6. Молекулярная идентификация (ключевой этап)
- Экстракция ДНК из изолята (и/или прям из образца).
- Амплификация и секвенирование гена $16S$-рРНК (бактерии) или ITS (грибы) — первая таксономическая привязка.
- Пороговые значения: сходство $16S$ > $97\%$ обычно указывает на род, > $98.7\%$–$99\%$ — возможный тот же вид (но требует подтверждения).
- Если культивируем, секвенирование полной геномной ДНК (WGS) для точной идентификации и анализа функций.
7. Геномный анализ
- Сборка и аннотация генома; расчет ANI (average nucleotide identity) — граница вида примерно $95\%-96\%$.
- Поиск генов метаболизма, патогенности, антибиотикорезистентности, плазмидов.
8. Метагеномика / ампликонный секвенинг (если культивирование не удалось)
- Ампликонный $16S$/ITS-секвенинг для определения состава сообщества.
- Шотган-метагеномика для получения генетической информации о ненастолько упорядоченных микроорганизмах и функций.
9. Функциональные и физиологические характеристики
- Подтверждение метаболических путей: тесты на использование субстратов (Biolog), дыхательные/ферментативные профили.
- Стабильный изотопный трекинг (SIP) для установления участия в переработке конкретных субстратов.
- Измерение продукции метаболитов (GC–MS, LC–MS), токсинов, ферментов.
10. Протеомика и транскриптомика
- MS-протеомика для подтверждения белковых наборов.
- RNA-seq для оценки экспрессии генов при разных условиях.
11. Альтернативные подходы для некультивируемых клеток
- Флуоресцентная гибридизация in situ (FISH) для локализации и идентификации в матрице почвы.
- Одноклеточная геномика (single-cell genomics) — секвенирование изолированных клеток.
- Культуру-независимые методы (целевые гены, qPCR) для оценки распространённости/абунданса.
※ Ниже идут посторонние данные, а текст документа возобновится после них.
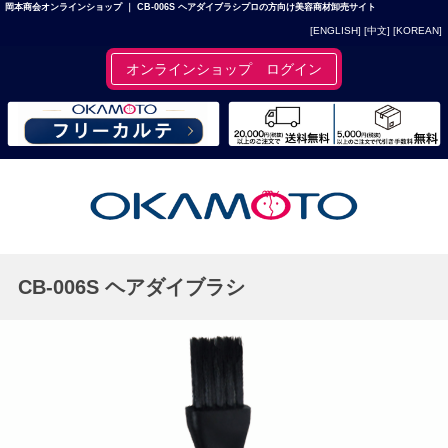
岡本商会オンラインショップ ｜ CB-006S ヘアダイブラシプロの方向け美容商材卸売サイト
[ENGLISH]
[中文]
[KOREAN]
オンラインショップ ログイン
CB-006S ヘアダイブラシ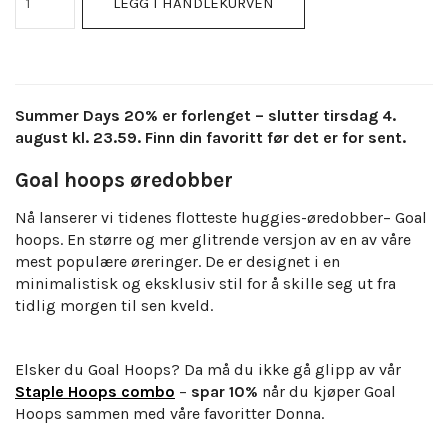
LEGG I HANDLEKURVEN
Summer Days 20% er forlenget – slutter tirsdag 4.
august kl. 23.59. Finn din favoritt før det er for sent.
Goal hoops øredobber
Nå lanserer vi tidenes flotteste huggies-øredobber– Goal
hoops. En større og mer glitrende versjon av en av våre
mest populære øreringer. De er designet i en
minimalistisk og eksklusiv stil for å skille seg ut fra
tidlig morgen til sen kveld.
Elsker du Goal Hoops? Da må du ikke gå glipp av vår
Staple Hoops combo
–
spar 10%
når du kjøper Goal
Hoops sammen med våre favoritter Donna.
12. Таксономическое оформление (при обнаружении нового вида)
- Комплекс фенотипических, генетических и биохимических данных.
- Сравнение с типовыми штаммами; публикация описания по правилам (если новый вид).
Рекомендованный рабочий порядок (кратко): микроскопия + Gram → попытки культивирования при разных условиях → молекулярная идентификация ($16S$/ITS) → при удаче — WGS и фенотипирование → функциональные тесты (метаболизм, ферменты, устойчивость).